Against this background, our main challenge in Europe is to reverse these negative trends in order to be able to continue to innovate. So what are the priorities? The way forward for Europe is to strengthen its science base and to improve the competitiveness of its research-based pharmaceutical industry by setting up a regulatory and political environment, which above all stimulates R&D and rewards innovation.
First, as part of its Research Framework Programme 7 (RFP7) the EU needs to rapidly implement the Innovative Medicines Initiative (IMI), which is a unique pan-European public and private sector collaboration for boosting biomedical research in Europe. The IMI provides practical paths to accelerate the discovery and development of more effective innovative medicines with less side-effects that reach patients faster. For IMI to succeed, it is essential that it receives Joint Technology Initiative (JTI) status.
Second, we must improve stakeholders’ understanding of the value of innovation for patient and society and secure sustainable funding mechanisms for innovative drugs. In the context of the High Level Pharmaceutical Forum – the current strategic policy dialogue on European competitiveness with respect to the pharmaceutical industry – the European Federation of Pharmaceutical Industries and Associations (EFPIA) is putting forward concrete recommendations for an optimal balance between enhanced competitiveness and improved public health.
Third, European patients should have faster access to new innovative therapies.

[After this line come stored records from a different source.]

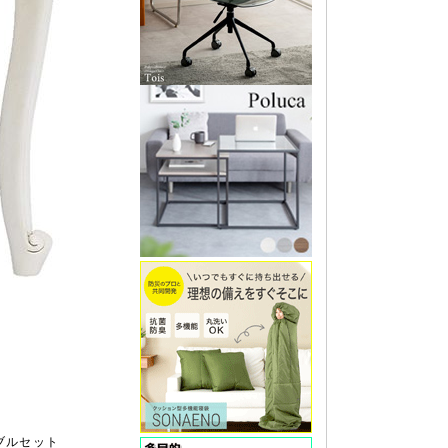
ブルセット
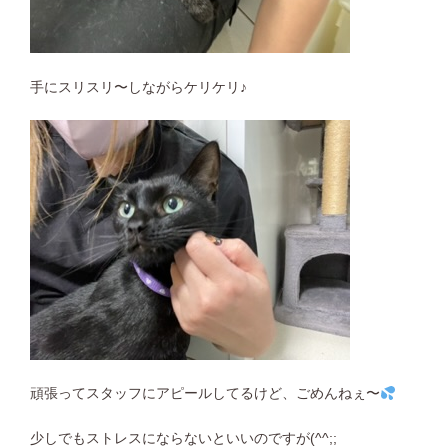
手にスリスリ〜しながらケリケリ♪
頑張ってスタッフにアピールしてるけど、ごめんねぇ〜
少しでもストレスにならないといいのですが(^^;;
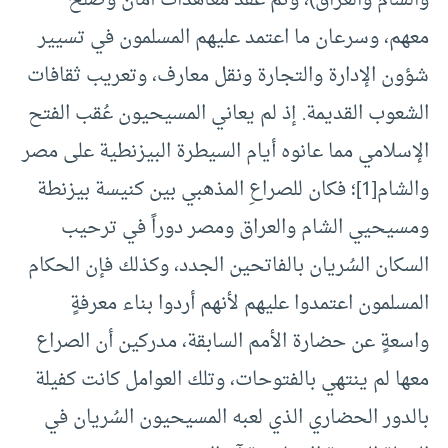
والشام والعراق)، وتم عقد معاهدات أمان وصلح
معهم، وسرعان ما اعتمد عليهم المسلمون في تسيير
شؤون الإدارة والتجارة ونقل معارف، وتعريب ثقافات
الشعوب القديمة. إذ لم يعاني المسيحيون عُقب الفتح
الإسلامي مما عانوه أيام السيطرة البيزنطية على مصر
والشام
[1]
؛ فكان للصراعِ المذهبي بين كنيسة بيزنطة
ومسيحيي الشام والعراق ومصر دوراً في ترحيب
السكان السُريان بالفاتحين الجدد، وكذلك فإن الحكام
المسلمون اعتمدوا عليهم لأنهم أردوا بناء معرفةٍ
واسعةٍ عن حضارة الأمم السابقة، مدركين أن الصراع
معها لم ينتهي بالفتوحات، وتلك العوامل كانت كفيلة
بالدور الحضاري الذي لعبه المسيحيون السُريان في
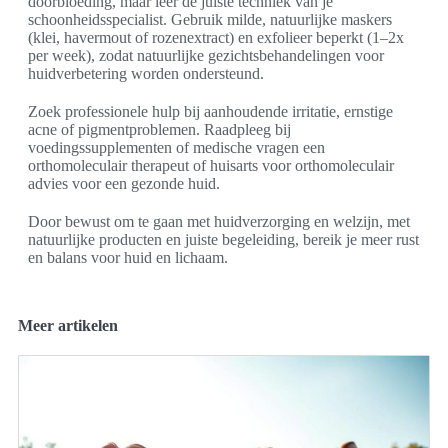
doorbloeding, maar leer de juiste techniek van je
schoonheidsspecialist. Gebruik milde, natuurlijke maskers
(klei, havermout of rozenextract) en exfolieer beperkt (1–2x
per week), zodat natuurlijke gezichtsbehandelingen voor
huidverbetering worden ondersteund.
Zoek professionele hulp bij aanhoudende irritatie, ernstige
acne of pigmentproblemen. Raadpleeg bij
voedingssupplementen of medische vragen een
orthomoleculair therapeut of huisarts voor orthomoleculair
advies voor een gezonde huid.
Door bewust om te gaan met huidverzorging en welzijn, met
natuurlijke producten en juiste begeleiding, bereik je meer rust
en balans voor huid en lichaam.
Meer artikelen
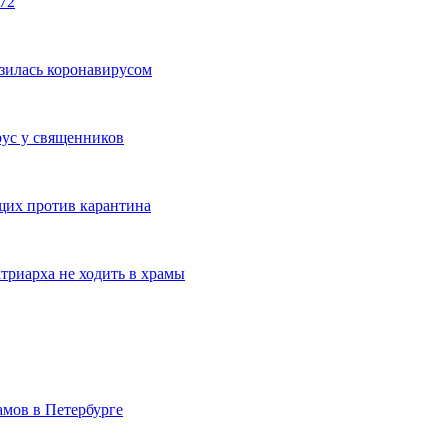
72
зилась коронавирусом
рус у священников
щих против карантина
триарха не ходить в храмы
мов в Петербурге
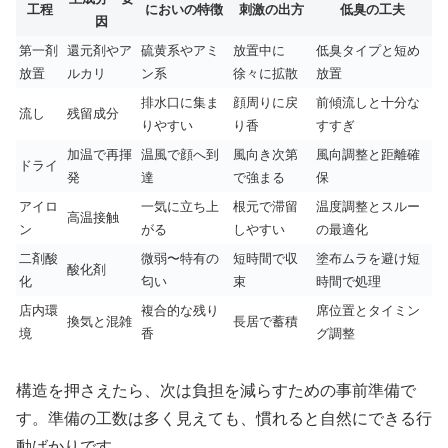
工程
においの特徴
刺激の出方
低臭の工夫
因
第一剤
還元剤やア
硫黄系やアミ
放置中に
低臭タイプと短め
放置
ルカリ
ン系
徐々に拡散
放置
排水口に集ま
顔周りに戻
前傾流しと十分な
流し
残留成分
りやすい
り香
すすぎ
加温で再揮
温風で顔へ到
風向き次第
風向調整と距離確
ドライ
発
達
で強まる
保
アイロ
一気に立ち上
根元で滞留
温度調整とスルー
高温接触
ン
がる
しやすい
の最適化
二剤酸
微弱〜特有の
短時間で収
塗布ムラを避け短
酸化剤
化
匂い
束
時間で処理
店内環
複合的な残り
席位置とタイミン
換気と混雑
長居で蓄積
境
香
グ調整
構造を押さえたら、次は負担を減らすための事前準備で
す。準備の工数は多く見えても、慣れると自然にできる行
動ばかりです。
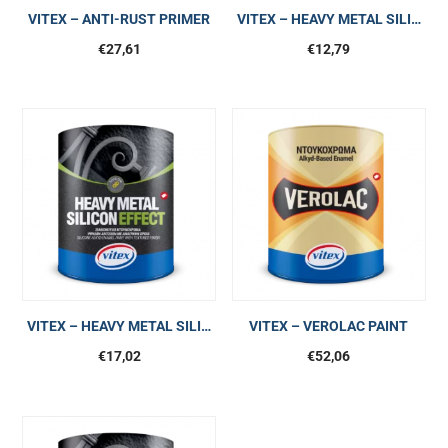
VITEX – ANTI-RUST PRIMER
VITEX – HEAVY METAL SILI…
€
27,61
€
12,79
VITEX – HEAVY METAL SILI…
VITEX – VEROLAC PAINT
€
17,02
€
52,06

Today, patients across Europe are not getting speedy and equal access to innovative medicines, essentially because of delays in pricing and reimbursement decisions, which take place at national level. Consequently, more than two years may elapse from the awarding of a marketing authorisation before a new medicine becomes available on some national markets. This is clearly unacceptable. The time needed for setting reimbursement prices at national level must be shortened, in line with the time limits set by the Transparency directive. In addition, co-payment models and competitive generic prices should create headroom for financing innovative medicines.

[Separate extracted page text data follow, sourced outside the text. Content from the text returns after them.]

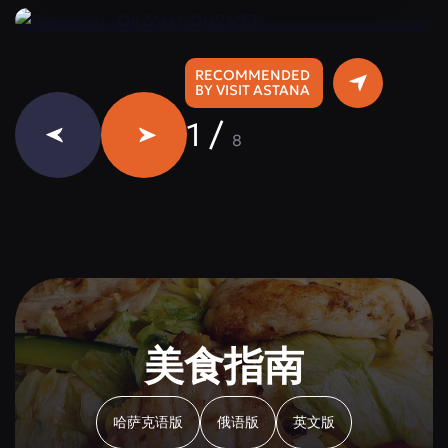
RECOMMENDED
BY VISIT ASTANA
1
/
8
美食指南
哈萨克语版
俄语版
英文版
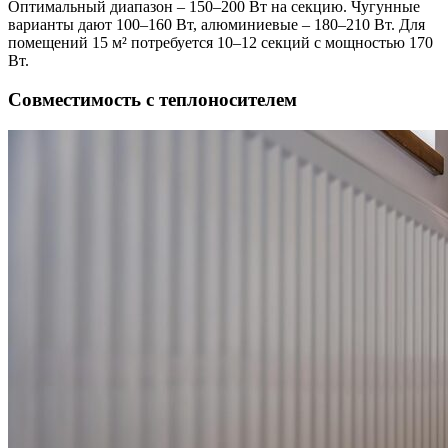
Оптимальный диапазон – 150–200 Вт на секцию. Чугунные
варианты дают 100–160 Вт, алюминиевые – 180–210 Вт. Для
помещений 15 м² потребуется 10–12 секций с мощностью 170
Вт.
Совместимость с теплоносителем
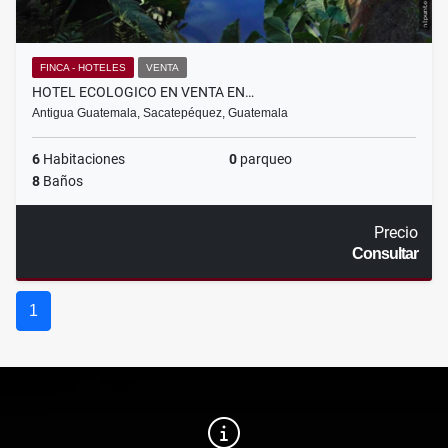
FINCA - HOTELES
VENTA
HOTEL ECOLOGICO EN VENTA EN…
Antigua Guatemala, Sacatepéquez, Guatemala
6
Habitaciones
0
parqueo
8
Baños
Precio
Consultar
1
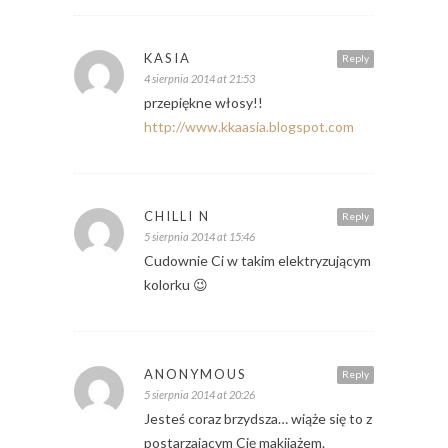
KASIA
Reply
4 sierpnia 2014 at 21:53
przepiękne włosy!!
http://www.kkaasia.blogspot.com
CHILLI N
Reply
5 sierpnia 2014 at 15:46
Cudownie Ci w takim elektryzującym
kolorku 😉
ANONYMOUS
Reply
5 sierpnia 2014 at 20:26
Jesteś coraz brzydsza… wiąże się to z
postarzającym Cię makijażem.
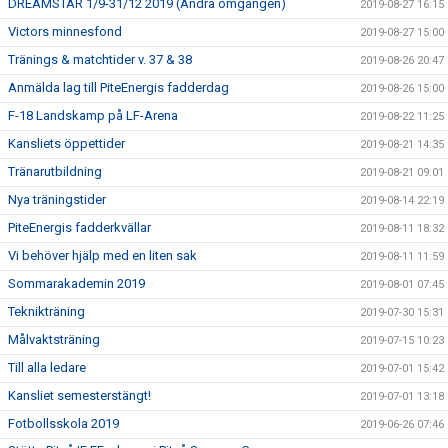
DREAMSTAR 1/9-31/12 2019 (Andra omgången)
2019-08-27 16:15
Victors minnesfond
2019-08-27 15:00
Tränings & matchtider v. 37 & 38
2019-08-26 20:47
Anmälda lag till PiteEnergis fadderdag
2019-08-26 15:00
F-18 Landskamp på LF-Arena
2019-08-22 11:25
Kansliets öppettider
2019-08-21 14:35
Tränarutbildning
2019-08-21 09:01
Nya träningstider
2019-08-14 22:19
PiteEnergis fadderkvällar
2019-08-11 18:32
Vi behöver hjälp med en liten sak
2019-08-11 11:59
Sommarakademin 2019
2019-08-01 07:45
Teknikträning
2019-07-30 15:31
Målvaktsträning
2019-07-15 10:23
Till alla ledare
2019-07-01 15:42
Kansliet semesterstängt!
2019-07-01 13:18
Fotbollsskola 2019
2019-06-26 07:46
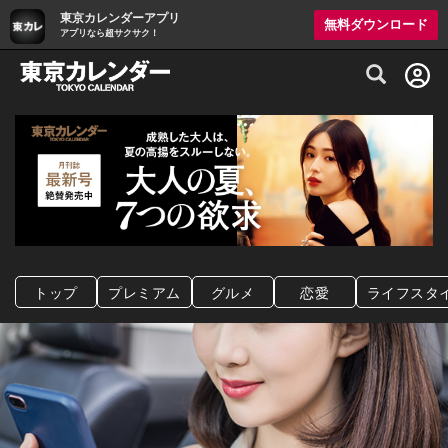
東京カレンダーアプリ
無料ダウンロード
アプリなら超サクサク！
グルメ情報・プレミアムレストラン予約サイト
トップ
プレミアム
グルメ
恋愛
ライフスタ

These important policy steps are needed to sustain the unique contribution which the pharmaceutical industry can offer. For this to happen, the EU and national authorities must set up a regulatory and political environment, which above all stimulates R&D and rewards biopharmaceutical innovation, enabling patients to access new therapies, while also enabling the biopharmaceutical industry to pursue its research activities, in particular in the fields where therapies or new healthcare solutions are insufficient or inexistent.
Conclusion
With a strategy that above all stimulates R&D in Europe and rewards innovation, the research-based industry will not only be able to improve healthcare in Europe, bring new innovative medicines faster to European patients, it will also contribute to the Lisbon objective of economic growth, to more and better jobs, and therefore guarantee high living standards for current and future generations of European citizens.